Every line from the one with "Detect and mask" through the end of the material below, both ends included, should be transcribed exactly, without pictures.

╭─ Data extracts

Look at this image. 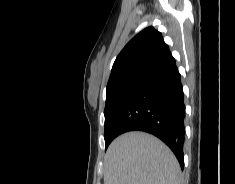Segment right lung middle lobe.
<instances>
[{
  "mask_svg": "<svg viewBox=\"0 0 235 184\" xmlns=\"http://www.w3.org/2000/svg\"><path fill=\"white\" fill-rule=\"evenodd\" d=\"M142 78L135 77L128 79L123 85L120 87H117L115 89H112L108 92H106V105L104 110L105 115V148L108 147V145L111 143V141L116 138V135L114 132L110 131V125L115 117V114L124 100L127 93L137 84L141 82Z\"/></svg>",
  "mask_w": 235,
  "mask_h": 184,
  "instance_id": "right-lung-middle-lobe-1",
  "label": "right lung middle lobe"
}]
</instances>
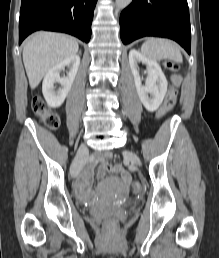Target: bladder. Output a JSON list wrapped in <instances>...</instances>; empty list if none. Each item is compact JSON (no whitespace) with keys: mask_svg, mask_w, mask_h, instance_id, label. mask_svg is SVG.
<instances>
[{"mask_svg":"<svg viewBox=\"0 0 219 258\" xmlns=\"http://www.w3.org/2000/svg\"><path fill=\"white\" fill-rule=\"evenodd\" d=\"M135 204H136L135 200H133V199H127V200L124 202L123 206L126 207V208H132V207L135 206Z\"/></svg>","mask_w":219,"mask_h":258,"instance_id":"bladder-1","label":"bladder"}]
</instances>
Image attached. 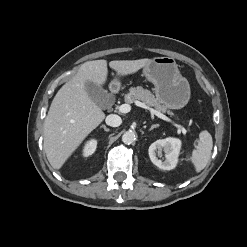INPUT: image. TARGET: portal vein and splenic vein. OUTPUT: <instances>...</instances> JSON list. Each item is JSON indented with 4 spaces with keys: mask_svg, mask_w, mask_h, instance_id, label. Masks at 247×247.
<instances>
[{
    "mask_svg": "<svg viewBox=\"0 0 247 247\" xmlns=\"http://www.w3.org/2000/svg\"><path fill=\"white\" fill-rule=\"evenodd\" d=\"M135 103L137 106L149 110L152 114L156 115L157 117H159V118H161L167 122L173 123L180 131H182L183 134H186L187 131L182 125L175 123L174 121H172L170 118H168L167 116H165L161 112L156 111L153 108H150L147 105H145L144 103H141L139 101H136ZM130 110H131V106L129 104H122L119 106V111L121 113H128V112H130Z\"/></svg>",
    "mask_w": 247,
    "mask_h": 247,
    "instance_id": "1",
    "label": "portal vein and splenic vein"
}]
</instances>
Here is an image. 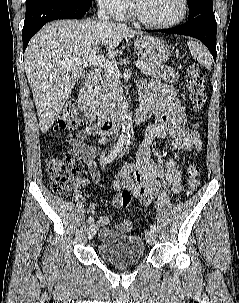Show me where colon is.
I'll return each instance as SVG.
<instances>
[{"label":"colon","mask_w":239,"mask_h":303,"mask_svg":"<svg viewBox=\"0 0 239 303\" xmlns=\"http://www.w3.org/2000/svg\"><path fill=\"white\" fill-rule=\"evenodd\" d=\"M186 85L191 108L194 113H198L206 102L205 78L198 65L190 64L187 68ZM78 123V105L74 100H70L64 106L58 120V126L61 130L70 132ZM44 167L50 177V186L54 193L66 196L76 195L78 186L77 177L81 169V163L78 159L71 156L50 157L45 161ZM198 174V167L193 163L189 164L187 167V194H190L198 187ZM119 198L122 207L125 208L130 205L131 193L129 191H123Z\"/></svg>","instance_id":"5ec220e1"}]
</instances>
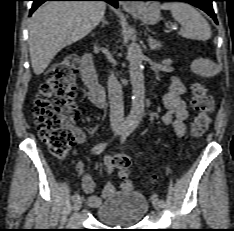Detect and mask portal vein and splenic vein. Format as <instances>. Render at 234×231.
<instances>
[{
	"instance_id": "obj_1",
	"label": "portal vein and splenic vein",
	"mask_w": 234,
	"mask_h": 231,
	"mask_svg": "<svg viewBox=\"0 0 234 231\" xmlns=\"http://www.w3.org/2000/svg\"><path fill=\"white\" fill-rule=\"evenodd\" d=\"M172 29H177V25H173V26H172Z\"/></svg>"
}]
</instances>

╰─

**Your response**
Detect and mask portal vein and splenic vein. Format as <instances>. Render at 234×231.
<instances>
[{
	"instance_id": "obj_1",
	"label": "portal vein and splenic vein",
	"mask_w": 234,
	"mask_h": 231,
	"mask_svg": "<svg viewBox=\"0 0 234 231\" xmlns=\"http://www.w3.org/2000/svg\"><path fill=\"white\" fill-rule=\"evenodd\" d=\"M172 29H177V25H173V26H172Z\"/></svg>"
}]
</instances>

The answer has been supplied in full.